Trying to lose weight? You might want to stop shoveling down your meals.
Eating too fast may affect your weight, according to a new study published online in BMJ Open. Researchers from Japan asked more than 59,000 men and women with type 2 diabetes to rate their eating speed using one of three options: fast; normal; or slow. The goal was to investigate the relationship between eating speed and obesity.
They found that "normal" and "slow" eaters were less likely to be obese — which they defined as a body mass index (BMI) of 25 or more — than fast eaters. (Obesity in the U.S. is a little higher, pegged at a BMI of 30 or higher.)

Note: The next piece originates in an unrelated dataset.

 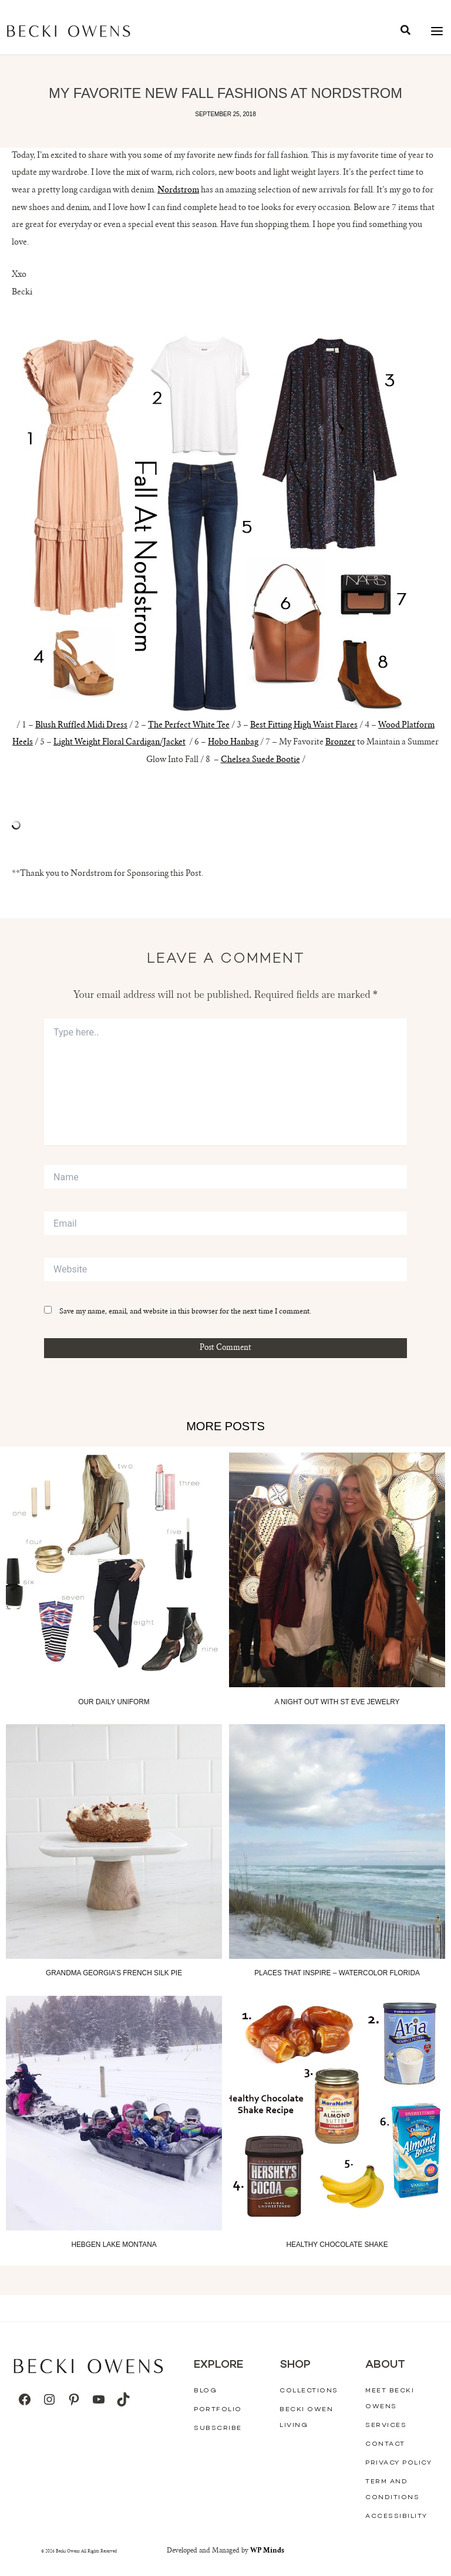 I want to click on Blush Ruffled Midi Dress, so click(x=81, y=725).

The participants also received health check-ups, where they were asked about other eating habits, alcohol and tobacco use, and sleep. Skipping breakfast, eating dinner within two hours of going to sleep, and post-dinner snacking were also linked with being obese, the researchers from Kyushu University Graduate School of Medical Sciences in Fukuoka, Japan, wrote.
Dr. Donald Hensrud, editor of the Mayo Clinic Diet and medical director of the Mayo Clinic Healthy Living Program, reviewed the study. He said of the findings, “Intuitively it makes sense, and it’s one of the techniques that has been used in behavior change weight loss programs, to try to eat slower.”
One of the study’s strengths is its size, Hensrud says. But it’s self-reported data, and with that, “there’s always the concern of how objective it is," he said. "It isn’t the same as measuring something very specifically. It may well be true, but self-reported data needs to be looked at with a grain of salt.”
He also noted that the research was conducted in people with type 2 diabetes, and the results might skew a certain way because of that. “With diabetes, it seems to be a little tougher to lose weight than it is for people without diabetes,” Hensrud says.
Health conditions linked with obesity include heart disease, diabetes, abnormal cholesterol, and high blood pressure. The authors concluded that efforts aimed at reducing eating speed may help prevent obesity and lower the associated health risks.
“It’s a very benign and safe recommendation. It’s not going to hurt,” says Hensrud. He says that many other factors influence weight among people in the U.S. and around the world, including physical activity level.
"It isn’t conclusively proven how much this intervention will work, but it’s a common sense interaction that probably isn’t going to hurt, and it might help,” he says.